Il linguaggio politico della transizione. Tra populismo e anticultura

Lorella Cedroni (Armando Editore, Roma, 2010)

Con questo libro l’Autrice introduce un nuovo tipo di analisi del linguaggio politico, la  politolinguistica, un campo di intersezione tra diversi approcci e prospettive: filosofico-politica, linguistica,  storico-politologica, sociologica e psicologica. Il termine “politolinguistica” è stato coniato nel 1996 da A.  Burkhardt e recentemente ripreso dalla “Scuola di Vienna”; in particolare, da Martin Reisigl il quale ha  integrato la prospettiva della linguistica generale e della Critical Discourse Analysis con quella politologica. 

In maniera più specifica il metodo utilizzato da Lorella Cedroni si rifa ai canoni espressi dalla  “politolinguistica critica”, un nuovo approccio di ricerca che utilizza strumenti di analisi politologica e  linguistica insieme, per studiare i fenomeni politici e sociali attraverso il linguaggio scritto e parlato dei  politici e non solo, ma anche di quegli attori pertinenti dal punto di vista della comunicazione politica, in  ambito culturale, economico e mediatico. 

Il background della politolinguistica è, da un lato, la pragmatica linguistica, la sociolinguistica, la  linguistica testuale e la semiotica e, dall’altro, la politologia che rinvia alle tre categorie della scienza politica  (“polity”, “policy” and “politics”). Questi termini – che non hanno un equivalente italiano – indicano tre  diverse dimensioni della politica, rispettivamente: la politics, la sfera del potere, inteso come capacità di  influire sulle decisioni prese dagli individui; la polity, che si riferisce alla definizione dell’identità e dei  confini della comunità politica organizzata; la policy concerne invece i programmi d’azione e i processi  decisionali, ossia l’insieme di leggi, provvedimenti, politiche pubbliche attuate per gestire la res publica

L’Autrice ritiene che la trasformazione del linguaggio politico, negli ultimi venti anni, abbia modificato  queste tre dimensioni della politica. Il contesto di riferimento è l’Italia, nel lungo processo di transizione  ancora in atto. Il primo mutamento è quello che Cedroni definisce la “metamorfosi della politics”, in cui  considera la trasformazione, formale, della dimensione processuale della politica. Tale trasformazione riflette  in maniera inequivocabile un mutamento di prospettiva e di rilevanza rispetto alla funzione della  progettualità politica e dunque della politics. L’Autrice definisce questo nuovo tipo di linguaggio il  linguaggio “della transizione”, che sviluppa moduli linguistici e formule di opinione improntate al  “nuovismo”. Il linguaggio della transizione è il linguaggio della crisi, della inesorabile cesura tra un “prima”  e un “dopo”, tra un “ante” e un “post”; contrassegnato da una permanente “sospensione” tra ciò che è stato e  ciò che invece sarà, o non sarà mai, è il linguaggio “populistico” della democrazia plebiscitaria che fa  appello al popolo sovrano e al rapporto diretto tra leaders ed elettori. 

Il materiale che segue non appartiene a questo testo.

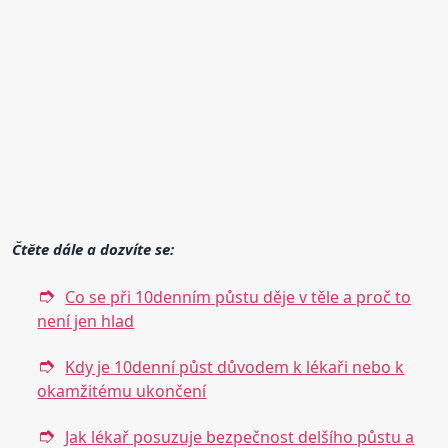
Čtěte dále a dozvíte se:
Co se při 10denním půstu děje v těle a proč to
není jen hlad
Kdy je 10denní půst důvodem k lékaři nebo k
okamžitému ukončení
Jak lékař posuzuje bezpečnost delšího půstu a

Questo tipo di linguaggio ha determinato un mutamento della “forma” politica, attraverso il lessico del “nuovismo”, ossia di un lessico che non si serve di parole nuove, piuttosto preferisce rovesciare il senso delle  parole vecchie; un lessico enantiosemico, per cui quando si dice una parola si deve intendere il suo contrario,  come nel caso del “federalismo” che nel linguaggio leghista è servito ad indicare l’idea di separazione, di  “secessione”, non di unione. Quando il mutamento del significato delle parole è indotto, allora ci troviamo in  un quadro concettuale-politico diverso, in cui dobbiamo ridefinire tutta una galassia di significati. E’ un po’  quello che avviene in 1984 di Orwell, nella ridefinizione di un lessico politico che, in quel caso, riflette una  mutazione irreversibile della natura della politica. 

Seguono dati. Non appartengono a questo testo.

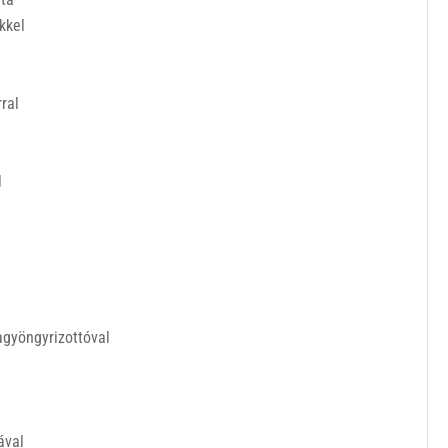
ekkel
ral
l
agyöngyrizottóval
ával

Il secondo fenomeno è quello che Cedroni definisce “catarsi della polity”, un effetto dovuto al  carattere performativo del nuovo codice linguistico adottato. Il linguaggio politico diventa il veicolo, il  vettore di una catarsi della polity, nel senso in cui parlano Mény e Surel riferendosi al populismo: uno sfogo  che preannuncerebbe un nuovo equilibrio politico-istituzionale. Qui, naturalmente, l’attenzione va posta sulle  nuove formule di opinione utilizzate dai leaders politici e accreditate nel discorso “populista”, isolandole  come variabili ricorrenti (ad esempio, l’anticentralismo per quanto riguarda la Lega Nord e l’anticomunismo per quanto concerne Forza Italia). I due tipi di linguaggio possono essere definiti “populisti”, sia per  l’avversione esplicita nei confronti dei canali tradizionali della rappresentanza, la cui destrutturazione e  trasformazione ha aperto la strada a nuove forme di mobilitazione sociale e di difesa degli interessi, sia per  l’appello reiterato al popolo sovrano, che sovrano non è più, evidentemente.  

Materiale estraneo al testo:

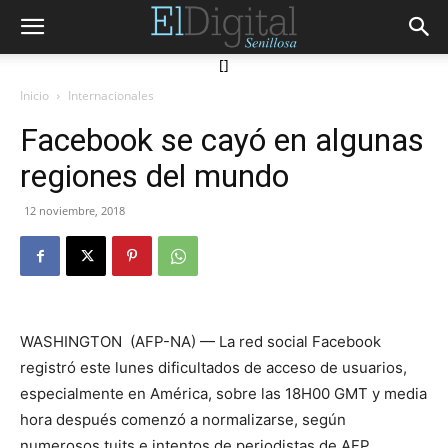
[]
Inicio
Internacionales
Facebook se cayó en algunas
regiones del mundo
12 noviembre, 2018
WASHINGTON (AFP-NA) — La red social Facebook
registró este lunes dificultados de acceso de usuarios,
especialmente en América, sobre las 18H00 GMT y media
hora después comenzó a normalizarse, según
numerosos tuits e intentos de periodistas de AFP.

Il terzo momento è costituito da quello che l’Autrice definisce “neutralizzazione della policy”, ossia  l’impossibilità da parte dei politici di tradurre le issues politiche e sociali in coerenti formule politiche, in  progetti politici, per cui il linguaggio populista finisce per esprimere la non traducibilità di queste issues, la  non formulabilità di una concreta politica (policy) di governo nell’interesse generale del paese. Perché, se queste issues si traducessero, assumerebbero la forma di stridenti e forse insuperabili conflitti sociali o, nella  peggiore delle ipotesi, della lotta civile. 

Accanto al linguaggio politico populista prevale poi il “linguaggio del’anticultura”, che minimizza o  addirittura tende ad esautorare il ruolo della cultura nei processi di legittimazione democratica. L’Autrice si  interroga sul ruolo della cultura oggi, riprendendo la nota formula della “politica della cultura”, coniata oltre  cinquant’anni fa da Bobbio e Campagnolo. Alla cultura spetta il compito di restituire alla politica la sua  dimensione prospettica ed etica, senza la quale essa resta vittima del presente, della precarietà e della  assoluta contingenza.